ま、とにかく、そういうようなわけで、石巻に住んでいる大学の時からの友人に電話した。彫刻家でもある彼女も、星さんのことは知っていたが、和渕の鈴寛ギャラリーは知らなかった。時間を合わせて、石巻駅前で落ち合った。そうして彼女の車でギャラリーに連れて行ってもらった(それ以外の方法はほぼ不可能)のだが、其処に行く道はうまく説明出来ない。ところどころ見たことのある景色の場所を通ったのは記憶にあるが、また自分で行けと言われても困る。帰宅してから宮城県道路地図で確かめてみたのだが、確信が持てなかった。

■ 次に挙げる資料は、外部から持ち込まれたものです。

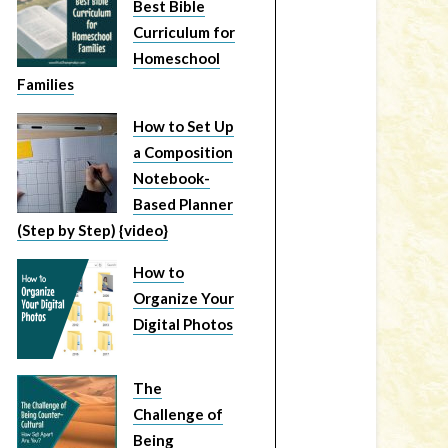
Best Bible
Curriculum for
Homeschool
Families
How to Set Up
a Composition
Notebook-
Based Planner
(Step by Step) {video}
How to
Organize Your
Digital Photos
The
Challenge of
Being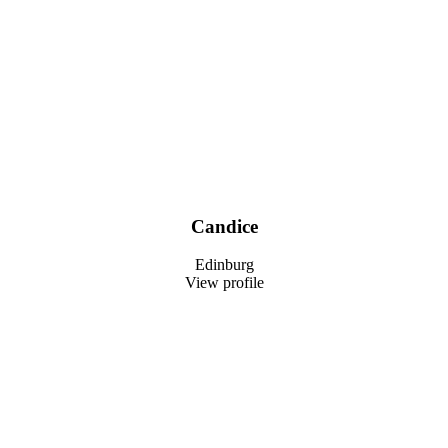
Candice
Edinburg
View profile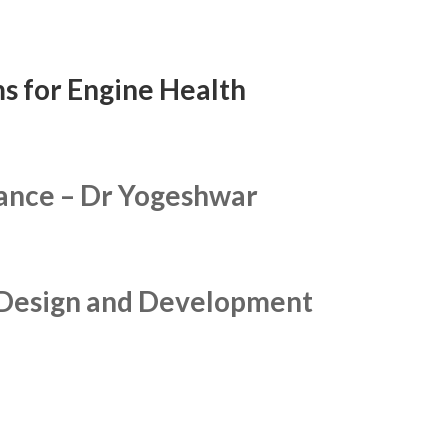
s for Engine Health
lance –
Dr Yogeshwar
s Design and Development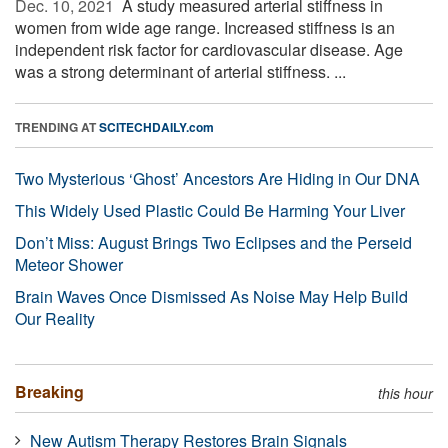
Dec. 10, 2021 
A study measured arterial stiffness in
women from wide age range. Increased stiffness is an
independent risk factor for cardiovascular disease. Age
was a strong determinant of arterial stiffness. ...
TRENDING AT
SCITECHDAILY.com
Two Mysterious ‘Ghost’ Ancestors Are Hiding in Our DNA
This Widely Used Plastic Could Be Harming Your Liver
Don’t Miss: August Brings Two Eclipses and the Perseid
Meteor Shower
Brain Waves Once Dismissed As Noise May Help Build
Our Reality
Breaking
this hour
New Autism Therapy Restores Brain Signals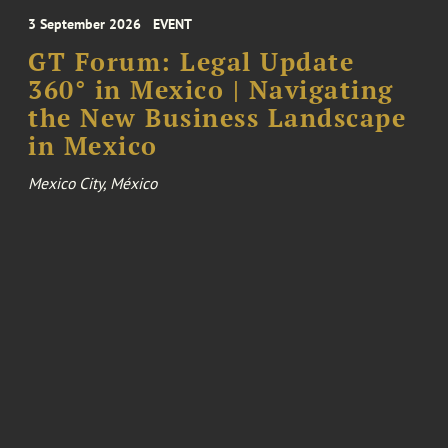
3 September 2026
EVENT
GT Forum: Legal Update
360° in Mexico | Navigating
the New Business Landscape
in Mexico
Mexico City, México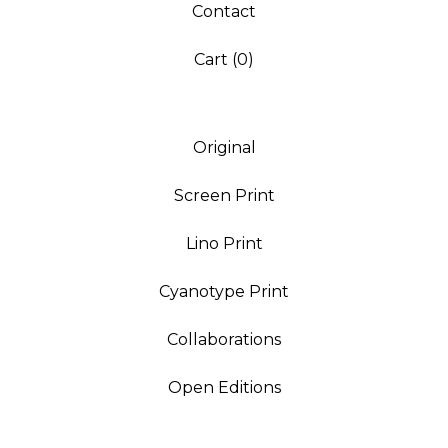
Contact
Cart (
0
)
Original
Screen Print
Lino Print
Cyanotype Print
Collaborations
Open Editions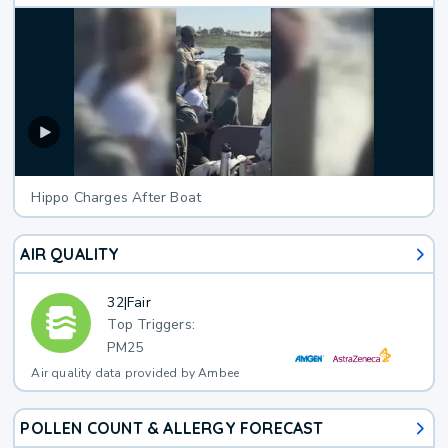
Hippo Charges After Boat
AIR QUALITY
32
|
Fair
Top Triggers:
PM25
Air quality data provided by Ambee
POLLEN COUNT & ALLERGY FORECAST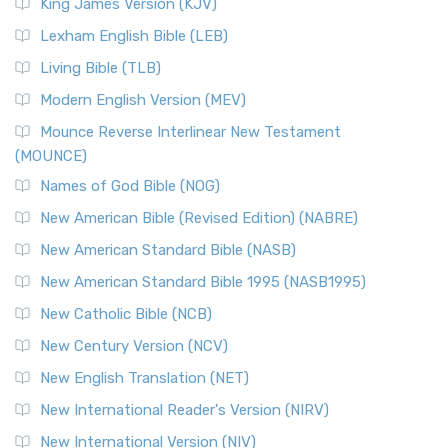
Read More
King James Version (KJV)
New Revised Standard Version, Anglicised (NRSVA)
Lexham English Bible (LEB)
The New Revised Standard Version, Anglicised (NRSVA): A
Living Bible (TLB)
British Accent on Scripture The New Revised ...
Read More
Modern English Version (MEV)
New Revised Standard Version, Anglicised Catholic
Edition (NRSVACE)
Mounce Reverse Interlinear New Testament
(MOUNCE)
The New Revised Standard Version, Anglicised Catholic
Edition (NRSVACE): A Bridge Between Tradition ...
Read More
Names of God Bible (NOG)
New Testament for Everyone (NTE)
New American Bible (Revised Edition) (NABRE)
The New Testament for Everyone (NTE): A Fresh
New American Standard Bible (NASB)
Perspective The New Testament for Everyone (NTE) is a ...
New American Standard Bible 1995 (NASB1995)
Read More
New Catholic Bible (NCB)
Orthodox Jewish Bible (OJB)
New Century Version (NCV)
The Orthodox Jewish Bible (OJB): A Unique Perspective The
Orthodox Jewish Bible (OJB) is a distincti...
Read More
New English Translation (NET)
Revised Geneva Translation (RGT)
New International Reader's Version (NIRV)
The Revised Geneva Translation (RGT): A Return to the
New International Version (NIV)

僕の持っている道路地図が古いこともあるだろうが、3桁国道から逸れて、前谷地に入り込む、辺りまでは言える、という所だ。とにかくその道筋自体が美術的鑑賞だった。嬉しい。


なんだか様々言って来たが、和渕は、星さんのアトリエがある所で、其処を開放する展示だった。ううむ。大きい作品を継続して作る美術家は、そのありよう自体が、日本では、実に美術的な作品なのだと深く実感させられた。特に立体作品は場所を取る。僕たちの国では、街の広場は、日本庭園という方向に、空間が収束してきた歴史を持つからなあ。


僕は、昔から、美術家は世界の仕組みの中では一次産業に携わる人のことであると言ってきた。ほぼ何もないところから、自分自身だけで作品を生み出す人。米を作る農業の人に、米屋さんがあるように、美術作品も、同じ様にギャラリーという米屋で最終的に販売されなければいけない。美術家とはそういう物を作る仕事の人の事だ。星さんの作品は大きい石のものもあり、綺麗に磨き上げられたイタリア産のピンクの大理石を見るにつけ、誰か買って自分の庭に飾っておけば良いのにと思う。